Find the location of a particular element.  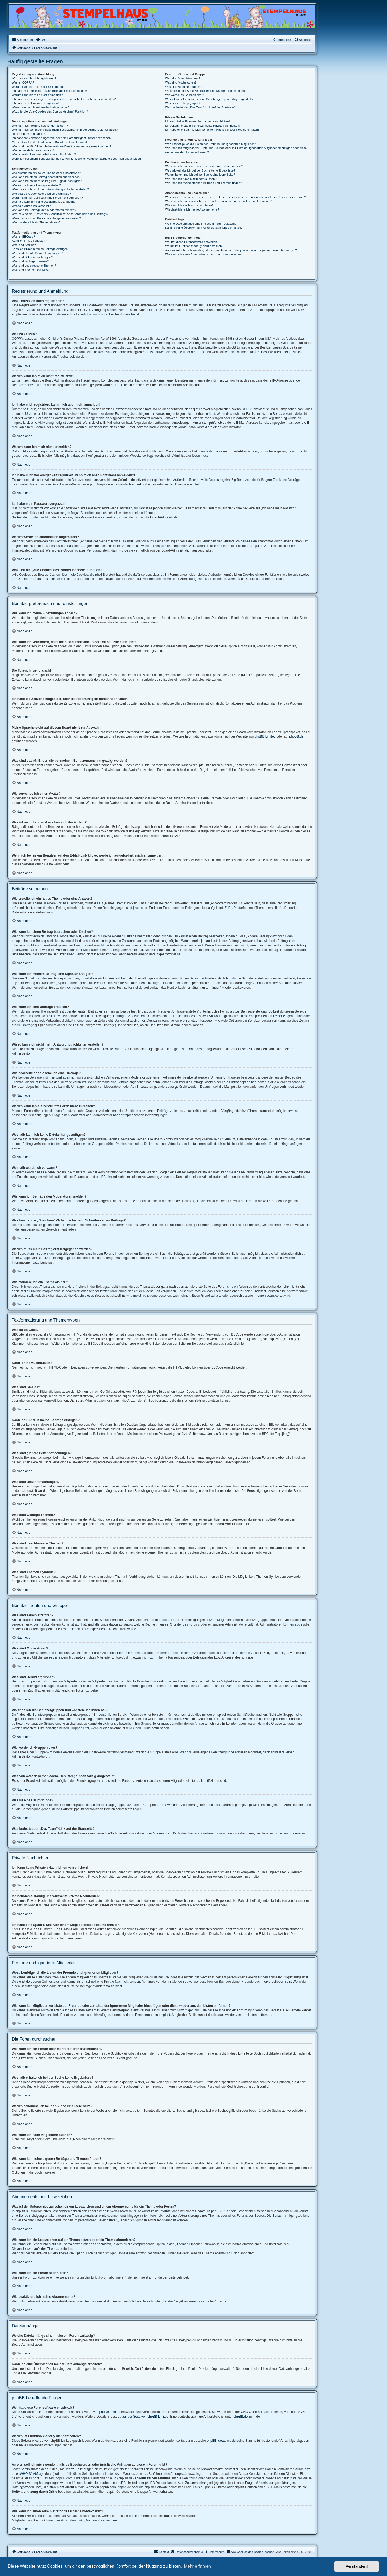

Was ist mein Rang und wie kann ich ihn ändern? is located at coordinates (44, 154).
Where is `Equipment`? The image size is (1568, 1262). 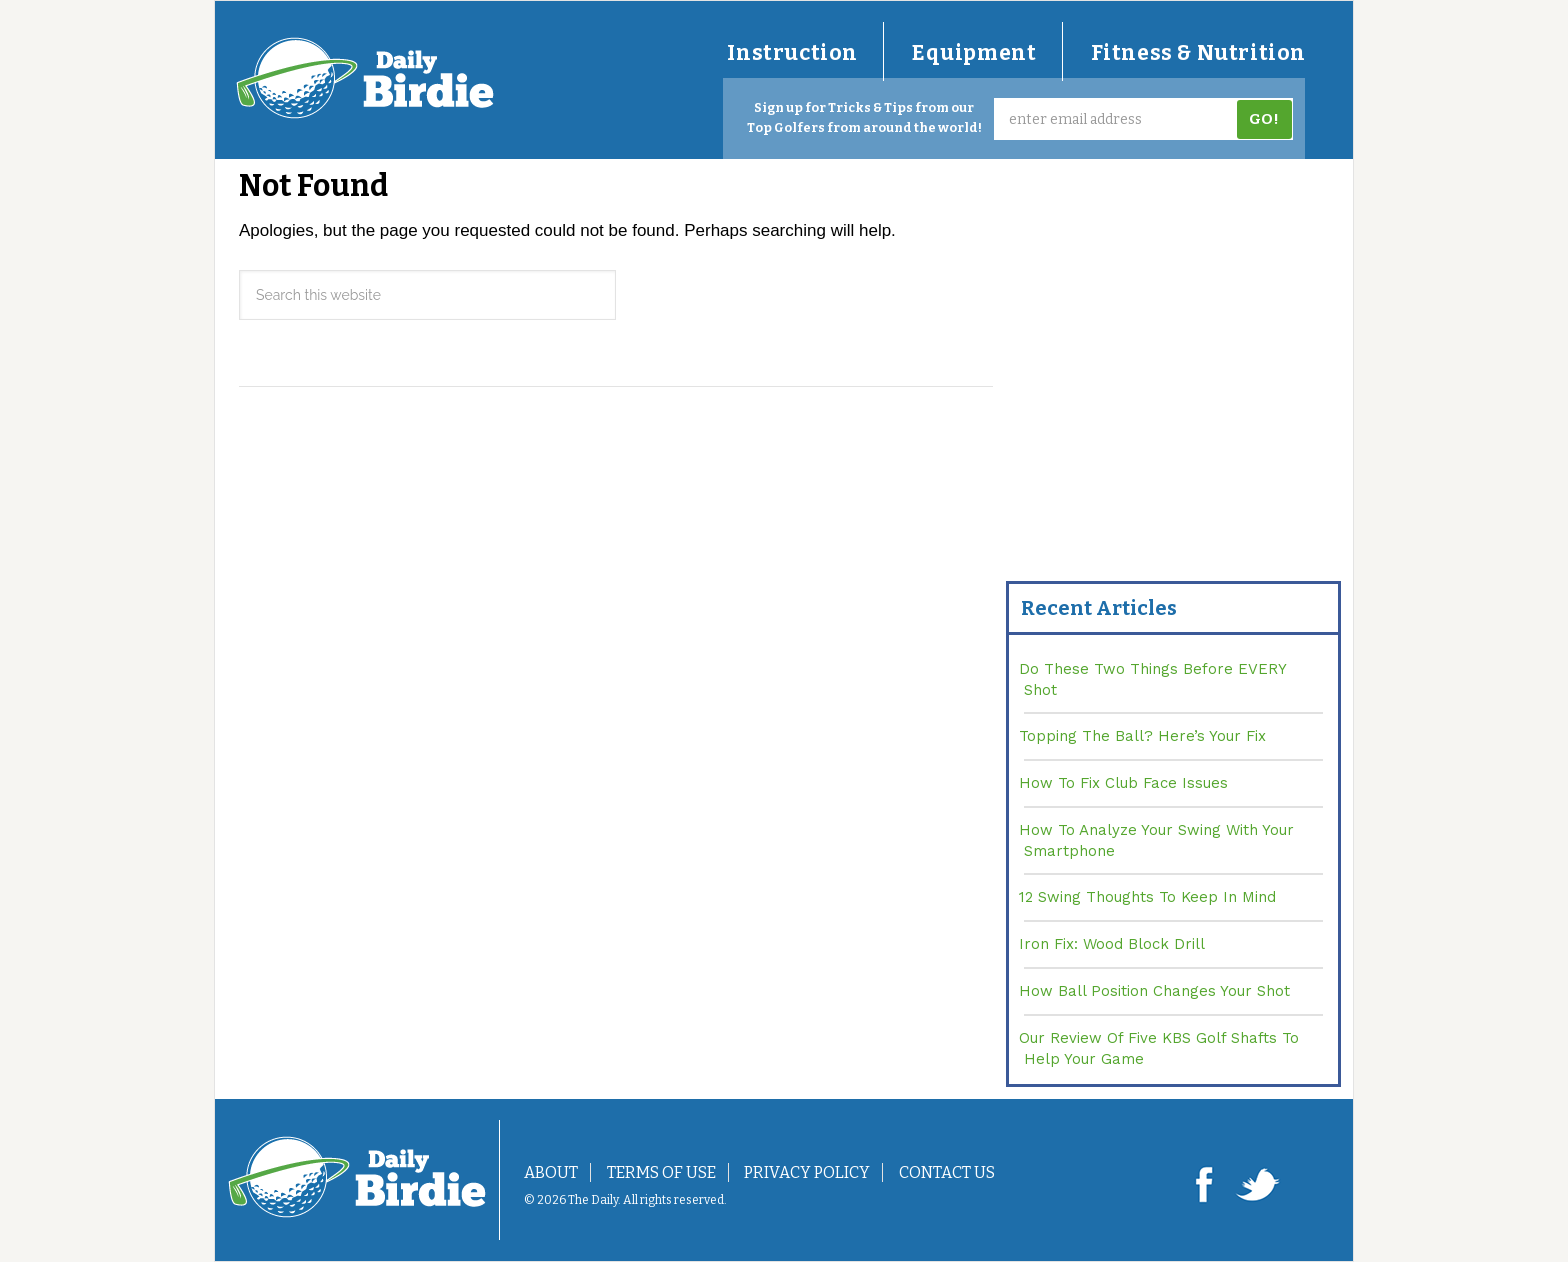
Equipment is located at coordinates (974, 53).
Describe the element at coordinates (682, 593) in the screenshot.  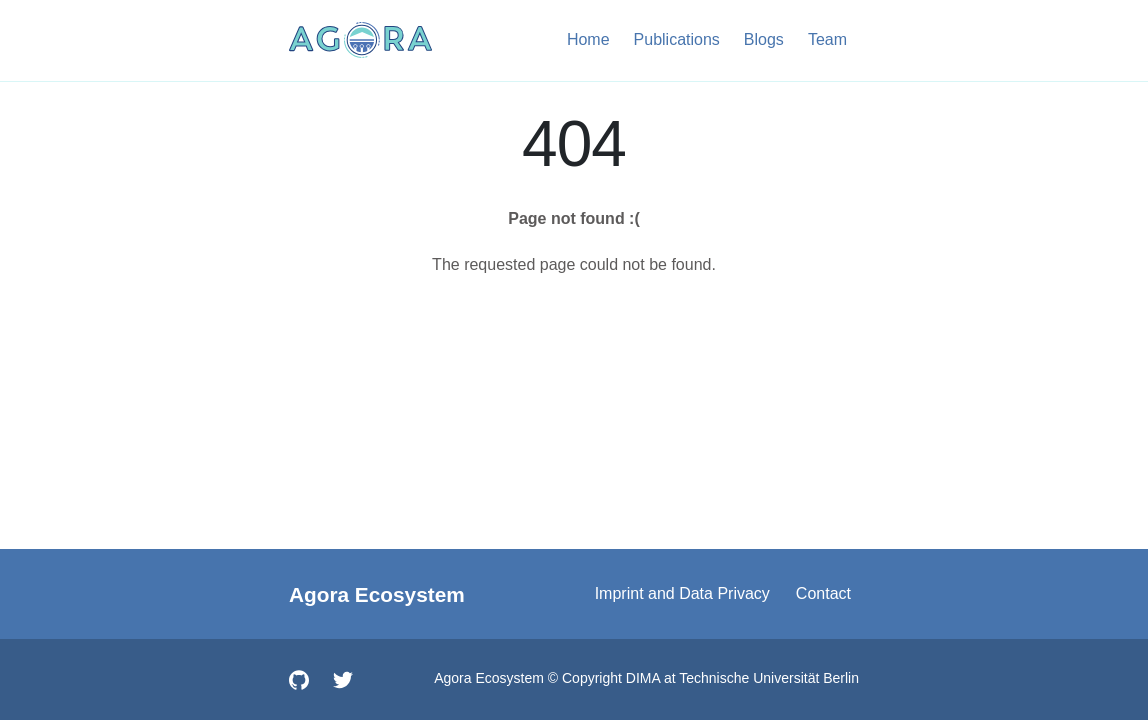
I see `Imprint and Data Privacy` at that location.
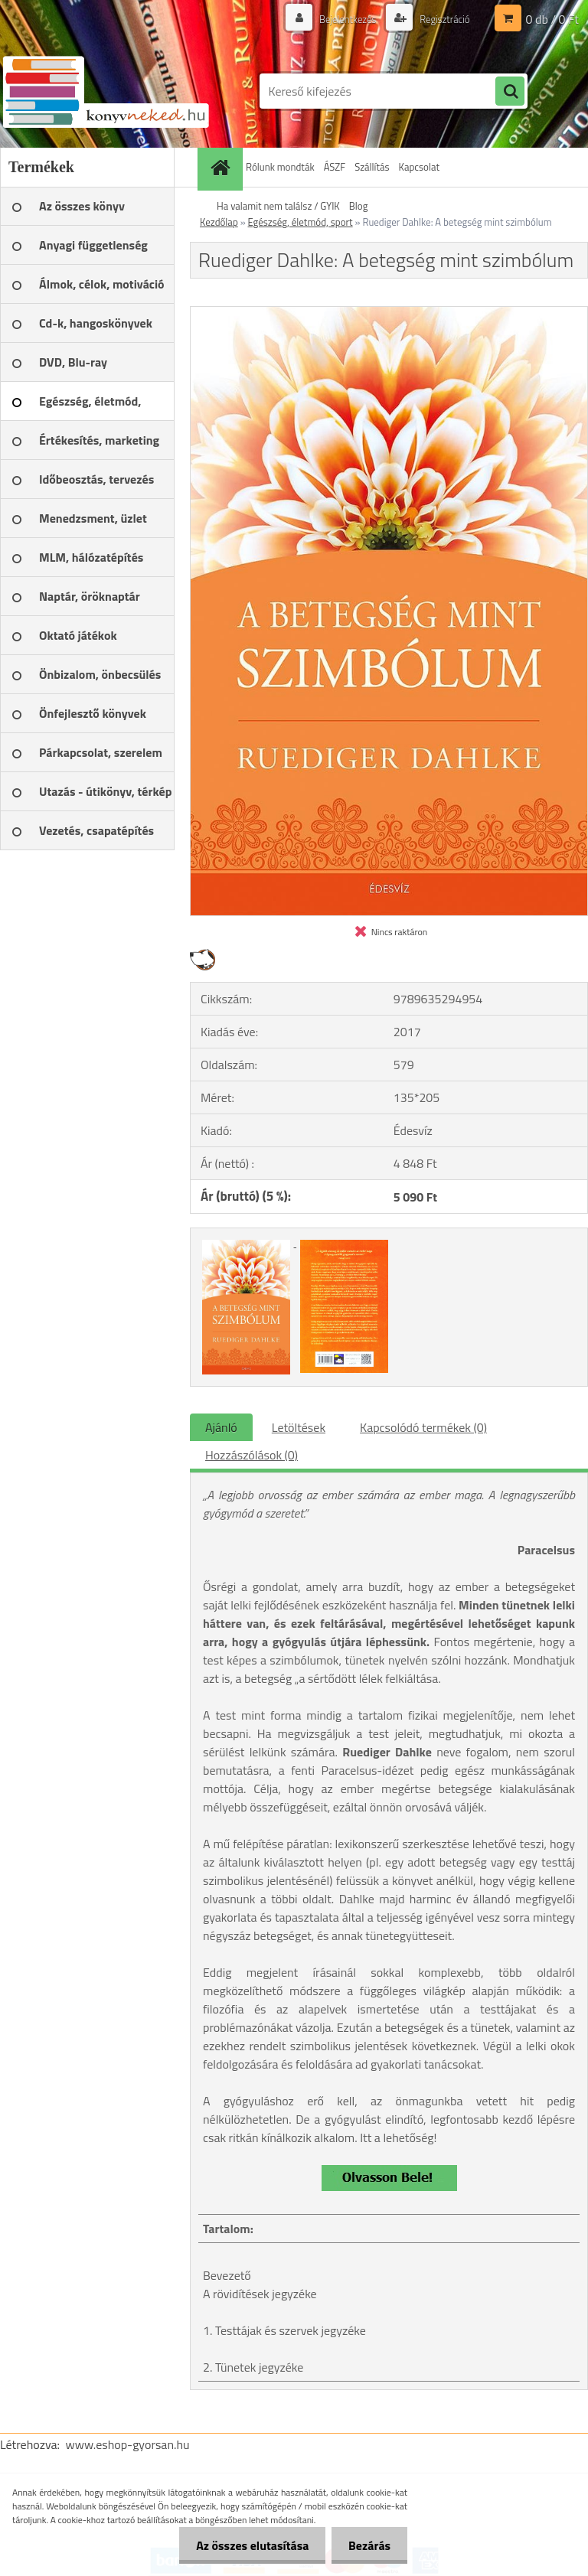 The width and height of the screenshot is (588, 2576). I want to click on Hozzászólások (0), so click(251, 1455).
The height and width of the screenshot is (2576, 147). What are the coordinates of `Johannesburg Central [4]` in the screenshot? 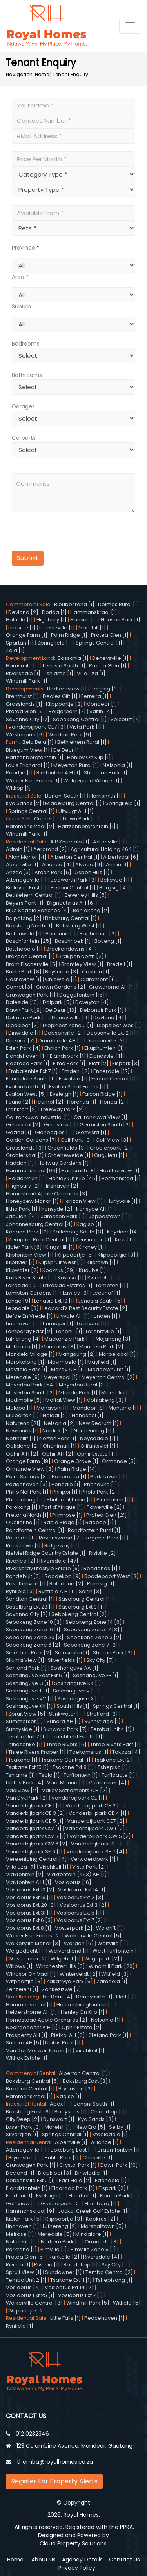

Directions:
Write the entries out again word for word. Omit all pictures from them.

Task output:
Find the location of a particular element.  

Was ist mein Rang und wie kann ich ihn ändern? is located at coordinates (44, 154).
Where is `Equipment`? The image size is (1568, 1262). 
Equipment is located at coordinates (974, 53).
Describe the element at coordinates (682, 593) in the screenshot.  
I see `Imprint and Data Privacy` at that location.
 The width and height of the screenshot is (588, 2576). I want to click on Hozzászólások (0), so click(251, 1455).
The height and width of the screenshot is (2576, 147). What are the coordinates of `Johannesburg Central [4]` in the screenshot? 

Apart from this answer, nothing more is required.